The predominant text-based format of current mainstream electronic medical records (EMRs) is primarily due to the need for inter-departmental standardization during hospitals’ informatization upgrades. In practice, however, this standardization comes at the expense of disciplinary specialization.
It can be said that,Pre-structured electronic medical records for specific diseases can yield the highest-quality medical data, which is a prerequisite for training artificial intelligence models and applying algorithms.。
The following case offers some insights.
How Can Structured Electronic Medical Records for Specific Diseases Be Integrated with Artificial Intelligence?
In 2017, leveraging its technical expertise in structured electronic medical records (EMRs) for specific diseases, Cable Wen Bo know Technology began to expand its efforts into the field of artificial intelligence.
In September this year, the Liver Tumor Center of the 302nd Hospital of the Chinese People's Liberation Army, together with the Molecular Diagnostics Medicine Professional Committee of the Chinese Research Hospital Association and Boshi Medical Cloud, released an algorithm-based achievement: an artificial intelligence model product for the diagnosis and survival probability prediction of cholangiocarcinoma.
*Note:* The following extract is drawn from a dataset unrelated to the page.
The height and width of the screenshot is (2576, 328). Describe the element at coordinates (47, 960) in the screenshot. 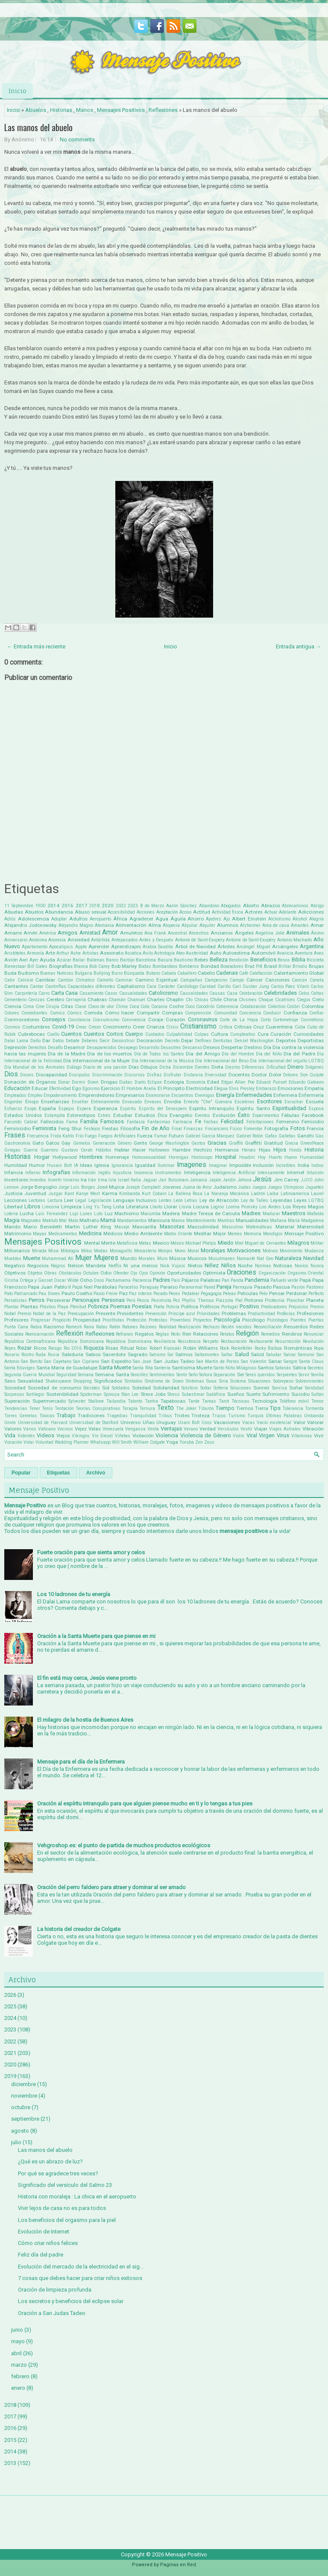

I see `Ayuda` at that location.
This product was developed by combining machine learning algorithms with specialized clinical medicine algorithms. The aim is to assist clinicians in tertiary and secondary hospitals in accurately distinguishing cholangiocarcinoma from hepatocellular carcinoma.
Cholangiocarcinoma and hepatocellular carcinoma both arise in the liver and appear similar on imaging; however, they originate from different cell lineages, and their treatment regimens differ. Accurate identification and diagnosis of cholangiocarcinoma, along with the formulation of rational therapeutic strategies, are of significant clinical importance for patients.

EN Achieves Optimal Peak AUC
Boshi Medical Cloud adopts a pre-structured approach, initially establishing an oncology dataset comprising thousands of cases. This structured dataset features nearly 2,000 field dimensions. Machine learning algorithms are first employed to rapidly reduce the dimensionality of these fields, efficiently compressing them into a reasonable range to meet the usability requirements of the model product.
Subsequently, by integrating medical-specific algorithms and fitting key variable information obtained from machine learning models, we successfully developed an AI product with core output metrics such as disease incidence probability and one-year survival rate.
From the perspective of clinicians, the aforementioned work can help them establish patient risk assessment criteria, which may potentially be incorporated into China’s clinical practice guidelines for the diagnosis and treatment of cholangiocarcinoma in the future. Meanwhile, Boshi Medical Cloud continuously iterates and updates its model algorithms, integrating them into its existing product platforms, including web and mobile interfaces. This enables a broader range of clinical hospitals to access and utilize the product through public channels, applying it to diagnostic and therapeutic practices.
Undoubtedly, by screening tumor cells and providing diagnostic and treatment recommendations, Suowen Boshi has opened up a new application scenario beyond medical imaging. Based on the data foundation established from structured electronic medical records for specific diseases, Suowen Boshi can, in the future, develop AI clinical applications tailored to clinicians' needs. By leveraging machine learning, deep learning, and even hybrid algorithms, it will enable AI deployment in a wider range of clinical scenarios.